Going forward in this lesson we will be using MarkItDown in code examples.

Why Markdown?

LLMs like GPT-4 and Claude were trained on massive amounts of Markdown. They understand headings, lists, tables, and links natively. Markdown is also token-efficient; it has a minimal markup overhead compared to HTML or XML.

The extraction pipeline:

Supported Formats

MarkItDown handles an impressive range of formats:

Category	Formats
Documents	PDF, Word (.docx), PowerPoint (.pptx), Excel (.xlsx, .xls)
Web	HTML, XML, RSS
Data	CSV, JSON, JSONL
Media	Images (with OCR), Audio (with transcription)
Archives	ZIP files (extracts and converts contents)
Other	YouTube URLs (transcripts), EPub, Outlook (.msg)

Setup

# Install with all converters
uv add 'markitdown[all]'

# Or install only what you need
uv add 'markitdown[pdf,docx,xlsx,pptx]'

Basic Usage

markitdown_basics.py
"""
MarkItDown: Convert Any Document to Markdown
=============================================
The first step in any document extraction pipeline.
"""

from markitdown import MarkItDown

# Initialize the converter
md = MarkItDown()

# Convert a PDF
result = md.convert("invoice.pdf")
print(result.text_content)

# Convert a Word document
result = md.convert("contract.docx")
print(result.text_content)

# Convert an Excel spreadsheet
result = md.convert("sales_data.xlsx")
print(result.text_content)  # Tables become Markdown tables!

# Convert a PowerPoint presentation
result = md.convert("quarterly_report.pptx")
print(result.text_content)  # Each slide becomes a section

Converting from URLs and Streams

markitdown_advanced.py
"""
MarkItDown: URLs, Streams, and Remote Files
============================================
"""

from markitdown import MarkItDown
from io import BytesIO

md = MarkItDown()

# Convert from URL (HTML pages, PDFs, etc.)
result = md.convert_url("https://example.com/article.html")
print(result.text_content)

# Convert YouTube video (extracts transcript)
result = md.convert_url("https://www.youtube.com/watch?v=dQw4w9WgXcQ")
print(result.text_content)

# Convert from bytes (e.g., file uploads)
with open("document.pdf", "rb") as f:
    pdf_bytes = f.read()

result = md.convert_stream(BytesIO(pdf_bytes), file_extension=".pdf")
print(result.text_content)

Adding LLM-Powered Image Descriptions

Optional Feature

LLM-powered image descriptions are optional.
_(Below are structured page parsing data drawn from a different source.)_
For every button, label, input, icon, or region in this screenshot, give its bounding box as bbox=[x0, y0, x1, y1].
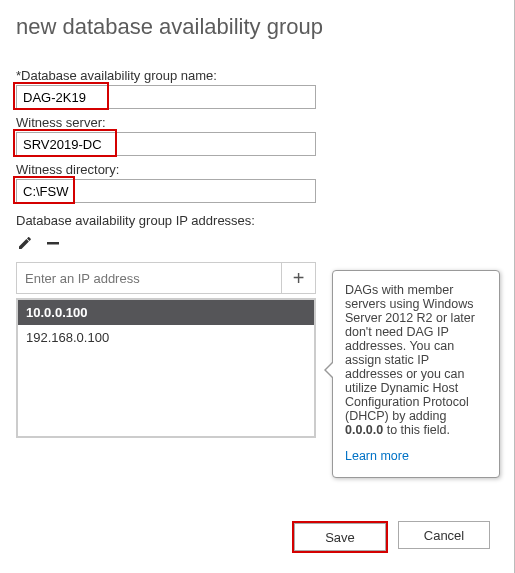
ip-item-0[interactable]: 10.0.0.100 bbox=[18, 300, 314, 325]
svg-rect-0 bbox=[47, 242, 59, 245]
ip-add-row: + bbox=[16, 262, 316, 294]
learn-more-link[interactable]: Learn more bbox=[345, 449, 487, 463]
dag-name-label: *Database availability group name: bbox=[16, 68, 498, 83]
page-title: new database availability group bbox=[16, 14, 498, 40]
highlight-save: Save bbox=[292, 521, 388, 553]
witness-server-label: Witness server: bbox=[16, 115, 498, 130]
tooltip-text: DAGs with member servers using Windows S… bbox=[345, 283, 475, 437]
save-button[interactable]: Save bbox=[294, 523, 386, 551]
add-icon[interactable]: + bbox=[281, 263, 315, 293]
edit-icon[interactable] bbox=[16, 234, 34, 252]
ip-list: 10.0.0.100 192.168.0.100 bbox=[16, 298, 316, 438]
witness-dir-input[interactable] bbox=[16, 179, 316, 203]
witness-server-input[interactable] bbox=[16, 132, 316, 156]
remove-icon[interactable] bbox=[44, 234, 62, 252]
ip-section-label: Database availability group IP addresses… bbox=[16, 213, 498, 228]
dag-name-input[interactable] bbox=[16, 85, 316, 109]
ip-add-input[interactable] bbox=[17, 263, 281, 293]
help-tooltip: DAGs with member servers using Windows S… bbox=[332, 270, 500, 478]
ip-item-1[interactable]: 192.168.0.100 bbox=[18, 325, 314, 350]
witness-dir-label: Witness directory: bbox=[16, 162, 498, 177]
cancel-button[interactable]: Cancel bbox=[398, 521, 490, 549]
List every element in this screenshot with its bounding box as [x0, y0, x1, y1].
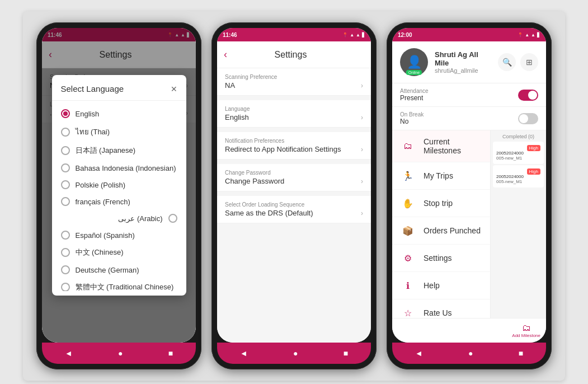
phone-3-status-icons: 📍 ▲ ▲ ▋ [518, 32, 540, 38]
lang-label-th: ไทย (Thai) [76, 126, 110, 138]
help-label: Help [424, 281, 440, 290]
p3-nav-back-icon[interactable]: ◄ [415, 349, 423, 358]
break-toggle[interactable] [518, 113, 538, 124]
profile-header-right: 🔍 ⊞ [498, 53, 538, 71]
nav-back-icon[interactable]: ◄ [65, 349, 73, 358]
lang-item-de[interactable]: Deutsche (German) [52, 261, 186, 278]
phone-3: 12:00 📍 ▲ ▲ ▋ 👤 Online Shruti Ag All Mil… [387, 22, 552, 369]
lang-item-ja[interactable]: 日本語 (Japanese) [52, 142, 186, 160]
lang-item-es[interactable]: Español (Spanish) [52, 227, 186, 243]
milestones-label: Current Milestones [424, 137, 481, 155]
drawer-item-stop[interactable]: ✋ Stop trip [392, 190, 490, 217]
p2-section-3: Notification Preferences Redirect to App… [217, 132, 371, 160]
break-info: On Break No [400, 111, 424, 125]
lang-item-th[interactable]: ไทย (Thai) [52, 122, 186, 142]
p2-language-item[interactable]: Language English › [217, 100, 371, 128]
lang-item-ar[interactable]: عربى (Arabic) [52, 210, 186, 227]
card-id-1: 20052024000 [496, 151, 540, 156]
p2-scanning-value: NA › [225, 81, 363, 90]
radio-es [61, 231, 70, 240]
p2-nav-back-icon[interactable]: ◄ [240, 349, 248, 358]
phone-3-bottom-bar: 🗂 Add Milestone [392, 318, 546, 343]
screenshot-container: 11:46 📍 ▲ ▲ ▋ ‹ Settings Scanning Prefer… [23, 11, 565, 381]
break-label: On Break [400, 111, 424, 118]
lang-item-fr[interactable]: français (French) [52, 193, 186, 210]
phone-2-status-icons: 📍 ▲ ▲ ▋ [342, 32, 365, 38]
phone-2-settings-content: Scanning Preference NA › Language Englis… [217, 68, 371, 343]
add-milestone-label: Add Milestone [512, 333, 540, 338]
trips-icon: 🏃 [401, 169, 415, 182]
lang-item-pl[interactable]: Polskie (Polish) [52, 176, 186, 193]
nav-home-icon[interactable]: ● [118, 349, 123, 358]
p2-language-value: English › [225, 113, 363, 121]
p2-section-2: Language English › [217, 100, 371, 128]
card-id-2: 20052024000 [496, 174, 540, 179]
card-sub-1: 005-new_M1 [496, 156, 540, 161]
p2-language-label: Language [225, 106, 363, 112]
phone-1-nav: ◄ ● ■ [42, 343, 196, 364]
p2-language-chevron: › [361, 114, 363, 121]
drawer-item-milestones[interactable]: 🗂 Current Milestones [392, 130, 490, 162]
radio-de [61, 265, 70, 274]
drawer-item-rate[interactable]: ☆ Rate Us [392, 299, 490, 318]
lang-item-en[interactable]: English [52, 105, 186, 122]
p2-scanning-chevron: › [361, 82, 363, 90]
lang-item-zhtw[interactable]: 繁體中文 (Traditional Chinese) [52, 278, 186, 291]
attendance-toggle[interactable] [518, 90, 538, 101]
attendance-label: Attendance [400, 88, 429, 94]
radio-id [61, 163, 70, 172]
phone-2-screen: 11:46 📍 ▲ ▲ ▋ ‹ Settings Scanning Prefer… [217, 28, 371, 343]
p2-sequence-item[interactable]: Select Order Loading Sequence Same as th… [217, 196, 371, 223]
phone-2-time: 11:46 [223, 32, 237, 38]
phone-3-main-content: 🗂 Current Milestones 🏃 My Trips ✋ Stop t… [392, 130, 546, 318]
search-button[interactable]: 🔍 [498, 53, 516, 71]
settings-icon: ⚙ [401, 251, 415, 265]
p2-notif-text: Redirect to App Notification Settings [225, 145, 341, 153]
lang-label-fr: français (French) [76, 198, 130, 206]
radio-zhtw [61, 283, 70, 291]
orders-icon: 📦 [401, 224, 415, 237]
p2-password-label: Change Password [225, 170, 363, 176]
trips-label: My Trips [424, 171, 453, 180]
p2-language-text: English [225, 113, 249, 121]
nav-recent-icon[interactable]: ■ [168, 349, 173, 358]
avatar-icon: 👤 [407, 55, 422, 69]
p2-notif-label: Notification Preferences [225, 138, 363, 144]
p2-nav-home-icon[interactable]: ● [293, 349, 298, 358]
p3-nav-home-icon[interactable]: ● [468, 349, 473, 358]
p2-password-item[interactable]: Change Password Change Password › [217, 164, 371, 191]
rate-icon: ☆ [401, 306, 415, 318]
p3-location-icon: 📍 [518, 32, 523, 38]
lang-label-zh: 中文 (Chinese) [76, 247, 124, 257]
right-panel: Completed (0) High 20052024000 005-new_M… [490, 130, 546, 318]
radio-ar [168, 214, 177, 223]
priority-badge-2: High [527, 168, 540, 175]
lang-item-zh[interactable]: 中文 (Chinese) [52, 243, 186, 261]
p3-nav-recent-icon[interactable]: ■ [519, 349, 523, 358]
lang-label-zhtw: 繁體中文 (Traditional Chinese) [76, 282, 174, 291]
p2-notif-chevron: › [361, 146, 363, 153]
lang-label-id: Bahasa Indonesia (Indonesian) [76, 164, 176, 172]
p3-battery-icon: ▋ [537, 32, 540, 38]
p2-location-icon: 📍 [342, 32, 348, 38]
priority-badge-1: High [527, 145, 540, 151]
drawer-item-settings[interactable]: ⚙ Settings [392, 245, 490, 272]
drawer-item-trips[interactable]: 🏃 My Trips [392, 162, 490, 190]
grid-button[interactable]: ⊞ [520, 53, 538, 71]
p2-wifi-icon: ▲ [356, 32, 360, 38]
dialog-close-button[interactable]: ✕ [171, 85, 177, 93]
phone-2-title: Settings [234, 50, 347, 60]
lang-item-id[interactable]: Bahasa Indonesia (Indonesian) [52, 160, 186, 176]
phone-2-back-button[interactable]: ‹ [224, 49, 227, 60]
radio-en [61, 109, 70, 118]
lang-label-de: Deutsche (German) [76, 266, 139, 274]
p2-nav-recent-icon[interactable]: ■ [344, 349, 348, 358]
radio-th [61, 128, 70, 137]
add-milestone-button[interactable]: 🗂 Add Milestone [512, 323, 540, 338]
p2-notification-item[interactable]: Notification Preferences Redirect to App… [217, 132, 371, 160]
drawer-item-help[interactable]: ℹ Help [392, 272, 490, 299]
profile-name: Shruti Ag All Mile [435, 50, 491, 67]
drawer-item-orders[interactable]: 📦 Orders Punched [392, 217, 490, 245]
panel-card-2: High 20052024000 005-new_M1 [493, 165, 544, 188]
p2-scanning-item[interactable]: Scanning Preference NA › [217, 68, 371, 96]
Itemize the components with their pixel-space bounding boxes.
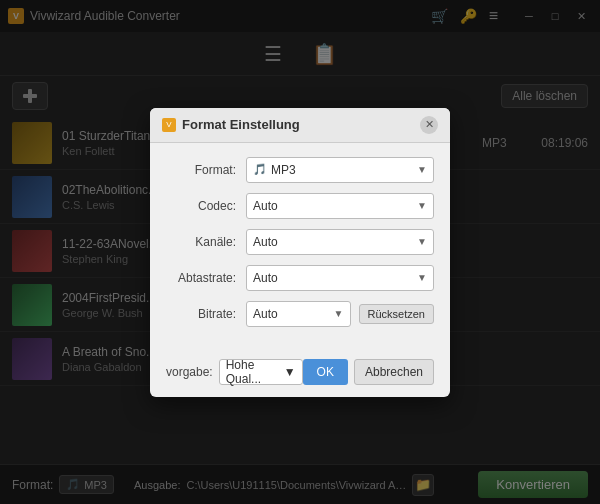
codec-label: Codec: bbox=[166, 199, 246, 213]
cancel-button[interactable]: Abbrechen bbox=[354, 359, 434, 385]
format-label: Format: bbox=[166, 163, 246, 177]
channels-select[interactable]: Auto ▼ bbox=[246, 229, 434, 255]
samplerate-label: Abtastrate: bbox=[166, 271, 246, 285]
dialog-body: Format: 🎵 MP3 ▼ Codec: Auto ▼ bbox=[150, 143, 450, 351]
bitrate-row: Bitrate: Auto ▼ Rücksetzen bbox=[166, 301, 434, 327]
channels-row: Kanäle: Auto ▼ bbox=[166, 229, 434, 255]
preset-row: vorgabe: Hohe Qual... ▼ bbox=[166, 359, 303, 385]
dialog-close-button[interactable]: ✕ bbox=[420, 116, 438, 134]
dialog-header: V Format Einstellung ✕ bbox=[150, 108, 450, 143]
format-select[interactable]: 🎵 MP3 ▼ bbox=[246, 157, 434, 183]
dialog-title: Format Einstellung bbox=[182, 117, 300, 132]
bitrate-chevron: ▼ bbox=[334, 308, 344, 319]
format-mp3-icon: 🎵 bbox=[253, 163, 267, 176]
samplerate-select[interactable]: Auto ▼ bbox=[246, 265, 434, 291]
format-settings-dialog: V Format Einstellung ✕ Format: 🎵 MP3 ▼ C… bbox=[150, 108, 450, 397]
dialog-buttons: OK Abbrechen bbox=[303, 359, 434, 385]
codec-select[interactable]: Auto ▼ bbox=[246, 193, 434, 219]
dialog-title-row: V Format Einstellung bbox=[162, 117, 300, 132]
bitrate-label: Bitrate: bbox=[166, 307, 246, 321]
ok-button[interactable]: OK bbox=[303, 359, 348, 385]
format-chevron: ▼ bbox=[417, 164, 427, 175]
reset-button[interactable]: Rücksetzen bbox=[359, 304, 434, 324]
dialog-footer: vorgabe: Hohe Qual... ▼ OK Abbrechen bbox=[150, 351, 450, 397]
modal-overlay[interactable]: V Format Einstellung ✕ Format: 🎵 MP3 ▼ C… bbox=[0, 0, 600, 504]
preset-chevron: ▼ bbox=[284, 365, 296, 379]
samplerate-row: Abtastrate: Auto ▼ bbox=[166, 265, 434, 291]
channels-label: Kanäle: bbox=[166, 235, 246, 249]
codec-row: Codec: Auto ▼ bbox=[166, 193, 434, 219]
dialog-icon: V bbox=[162, 118, 176, 132]
samplerate-chevron: ▼ bbox=[417, 272, 427, 283]
codec-chevron: ▼ bbox=[417, 200, 427, 211]
preset-label: vorgabe: bbox=[166, 365, 213, 379]
channels-chevron: ▼ bbox=[417, 236, 427, 247]
preset-select[interactable]: Hohe Qual... ▼ bbox=[219, 359, 303, 385]
format-row: Format: 🎵 MP3 ▼ bbox=[166, 157, 434, 183]
bitrate-select[interactable]: Auto ▼ bbox=[246, 301, 351, 327]
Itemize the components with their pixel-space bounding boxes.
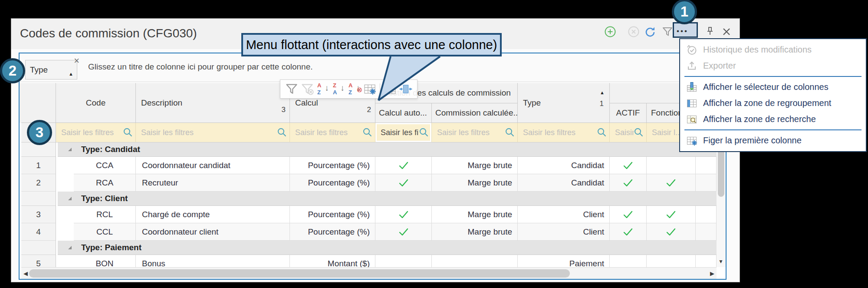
filter-commission[interactable]: Saisir les filtres	[432, 123, 518, 142]
vertical-scroll-thumb[interactable]	[718, 147, 724, 197]
cell-type[interactable]: Candidat	[518, 157, 610, 174]
more-options-button[interactable]: •••	[673, 22, 698, 38]
filter-actif[interactable]: Saisir l...	[610, 123, 647, 142]
cell-description[interactable]: Bonus	[136, 255, 290, 267]
cell-commission[interactable]: Marge brute	[432, 206, 518, 223]
cell-calcul[interactable]: Montant ($)	[290, 255, 375, 267]
row-number-cell[interactable]: 2	[21, 174, 56, 192]
menu-item[interactable]: Figer la première colonne	[680, 132, 866, 149]
table-row[interactable]: 4CCLCoordonnateur clientPourcentage (%)M…	[20, 223, 726, 241]
cell-fonction[interactable]	[647, 174, 696, 192]
header-type[interactable]: Type▲1	[518, 83, 610, 123]
cancel-icon[interactable]	[628, 26, 640, 38]
group-chip-type[interactable]: Type × ▲	[25, 60, 77, 79]
clear-sorting-icon[interactable]: AZ↓⊗	[347, 82, 361, 96]
cell-description[interactable]: Coordonnateur candidat	[136, 157, 290, 174]
cell-description[interactable]: Chargé de compte	[136, 206, 290, 223]
cell-calcul-auto[interactable]	[375, 223, 432, 241]
sort-ascending-icon[interactable]: AZ↓	[316, 82, 330, 96]
cell-type[interactable]: Paiement	[518, 255, 610, 267]
filter-icon[interactable]	[661, 26, 674, 38]
cell-code[interactable]: RCA	[74, 174, 136, 192]
menu-item[interactable]: Afficher la zone de regroupement	[680, 95, 866, 111]
group-row-bar[interactable]: Type: Client	[58, 192, 717, 206]
cell-type[interactable]: Client	[518, 206, 610, 223]
group-row-bar[interactable]: Type: Candidat	[58, 142, 717, 157]
cell-calcul[interactable]: Pourcentage (%)	[290, 223, 375, 241]
group-row[interactable]: Type: Client	[20, 192, 726, 206]
cell-commission[interactable]	[432, 255, 518, 267]
header-actif[interactable]: ACTIF	[610, 103, 647, 123]
cell-calcul-auto[interactable]	[375, 174, 432, 192]
filter-description[interactable]: Saisir les filtres	[136, 123, 290, 142]
cell-commission[interactable]: Marge brute	[432, 223, 518, 241]
cell-commission[interactable]: Marge brute	[432, 157, 518, 174]
table-row[interactable]: 2RCARecruteurPourcentage (%)Marge bruteC…	[20, 174, 726, 192]
cell-extra[interactable]	[696, 174, 717, 192]
horizontal-scrollbar[interactable]: ◀ ▶	[21, 267, 717, 279]
header-code[interactable]: Code	[56, 83, 136, 123]
cell-fonction[interactable]	[647, 223, 696, 241]
cell-description[interactable]: Coordonnateur client	[136, 223, 290, 241]
cell-fonction[interactable]	[647, 157, 696, 174]
filter-calcul[interactable]: Saisir les filtres	[290, 123, 375, 142]
menu-item[interactable]: Afficher la zone de recherche	[680, 111, 866, 127]
cell-calcul[interactable]: Pourcentage (%)	[290, 157, 375, 174]
cell-fonction[interactable]	[647, 206, 696, 223]
header-calcul-auto[interactable]: Calcul auto...	[375, 103, 432, 123]
cell-extra[interactable]	[696, 157, 717, 174]
filter-icon[interactable]	[285, 82, 299, 96]
pin-icon[interactable]	[704, 26, 716, 38]
menu-item[interactable]: Afficher le sélecteur de colonnes	[680, 79, 866, 95]
scroll-left-icon[interactable]: ◀	[23, 270, 28, 277]
group-row[interactable]: Type: Candidat	[20, 142, 726, 157]
filter-code[interactable]: Saisir les filtres	[56, 123, 136, 142]
header-row-indicator[interactable]	[21, 83, 56, 123]
cell-calcul-auto[interactable]	[375, 206, 432, 223]
clear-filter-icon[interactable]	[300, 82, 314, 96]
cell-actif[interactable]	[610, 206, 647, 223]
cell-calcul[interactable]: Pourcentage (%)	[290, 206, 375, 223]
cell-calcul[interactable]: Pourcentage (%)	[290, 174, 375, 192]
header-commission-calculee[interactable]: Commission calculée...	[432, 103, 518, 123]
cell-code[interactable]: CCA	[74, 157, 136, 174]
menu-item[interactable]: Historique des modifications	[680, 42, 866, 58]
row-number-cell[interactable]: 1	[21, 157, 56, 174]
collapse-group-icon[interactable]	[68, 246, 72, 249]
cell-extra[interactable]	[696, 206, 717, 223]
cell-type[interactable]: Client	[518, 223, 610, 241]
cell-code[interactable]: RCL	[74, 206, 136, 223]
collapse-group-icon[interactable]	[68, 197, 72, 200]
collapse-group-icon[interactable]	[68, 148, 72, 151]
cell-fonction[interactable]	[647, 255, 696, 267]
table-row[interactable]: 5BONBonusMontant ($)Paiement	[20, 255, 726, 267]
row-number-cell[interactable]: 5	[21, 255, 56, 267]
cell-commission[interactable]: Marge brute	[432, 174, 518, 192]
filter-calcul-auto[interactable]: Saisir les filt..	[375, 123, 432, 142]
cell-description[interactable]: Recruteur	[136, 174, 290, 192]
cell-code[interactable]: CCL	[74, 223, 136, 241]
filter-type[interactable]: Saisir les filtres	[518, 123, 610, 142]
cell-calcul-auto[interactable]	[375, 157, 432, 174]
group-row[interactable]: Type: Paiement	[20, 241, 726, 255]
horizontal-scroll-thumb[interactable]	[29, 269, 570, 278]
cell-actif[interactable]	[610, 223, 647, 241]
cell-type[interactable]: Candidat	[518, 174, 610, 192]
scroll-right-icon[interactable]: ▶	[710, 270, 714, 277]
cell-calcul-auto[interactable]	[375, 255, 432, 267]
table-row[interactable]: 3RCLChargé de comptePourcentage (%)Marge…	[20, 206, 726, 223]
close-icon[interactable]	[720, 26, 733, 38]
header-description[interactable]: Description3	[136, 83, 290, 123]
cell-code[interactable]: BON	[74, 255, 136, 267]
scroll-down-icon[interactable]: ▼	[718, 258, 723, 265]
table-row[interactable]: 1CCACoordonnateur candidatPourcentage (%…	[20, 157, 726, 174]
remove-group-icon[interactable]: ×	[74, 55, 79, 66]
add-icon[interactable]	[604, 26, 616, 38]
row-number-cell[interactable]: 4	[21, 223, 56, 241]
cell-extra[interactable]	[696, 255, 717, 267]
cell-actif[interactable]	[610, 255, 647, 267]
sort-descending-icon[interactable]: ZA↓	[332, 82, 345, 96]
refresh-icon[interactable]	[644, 26, 656, 38]
cell-actif[interactable]	[610, 157, 647, 174]
cell-actif[interactable]	[610, 174, 647, 192]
Basic MarkItDown works without any API key. This feature only enhances image extraction and requires OPENAI_API_KEY in your environment.

For images and presentations with images, MarkItDown can use an LLM to generate descriptions:

markitdown_with_llm.py
"""
MarkItDown with LLM Image Descriptions
======================================
Useful for extracting data from screenshots, diagrams, and presentations.
Requires: OPENAI_API_KEY environment variable
"""

from markitdown import MarkItDown
from openai import OpenAI
from dotenv import load_dotenv

load_dotenv()

# Initialize with LLM support (requires API key)
client = OpenAI()
md = MarkItDown(
    llm_client=client,
    llm_model="gpt-4o-mini",
    llm_prompt="Describe this image in detail, focusing on any text, numbers, or data visible."
)

# Now images get AI-generated descriptions
result = md.convert("screenshot.png")
print(result.text_content)

Example: What MarkItDown Produces

Input: A PDF invoice

Output:

# INVOICE

**Invoice Number:** INV-2024-0042
**Date:** January 15, 2024
**Due Date:** February 15, 2024

## From
Acme Software Solutions
123 Tech Street
San Francisco, CA 94105

## Bill To
TechStart Inc.
456 Innovation Ave
Austin, TX 78701

## Items

| Description | Qty | Unit Price | Total |
|-------------|-----|------------|-------|
| Software License (Annual) | 1 | $5,000.00 | $5,000.00 |
| Implementation Services | 10 | $150.00 | $1,500.00 |
| Training (per person) | 5 | $200.00 | $1,000.00 |

**Subtotal:** $7,500.00
**Tax (8.25%):** $618.75
**Total Due:** $8,118.75

---
*Payment Terms: Net 30*

This structured Markdown is much easier for an LLM to extract data from than raw PDF bytes or OCR output.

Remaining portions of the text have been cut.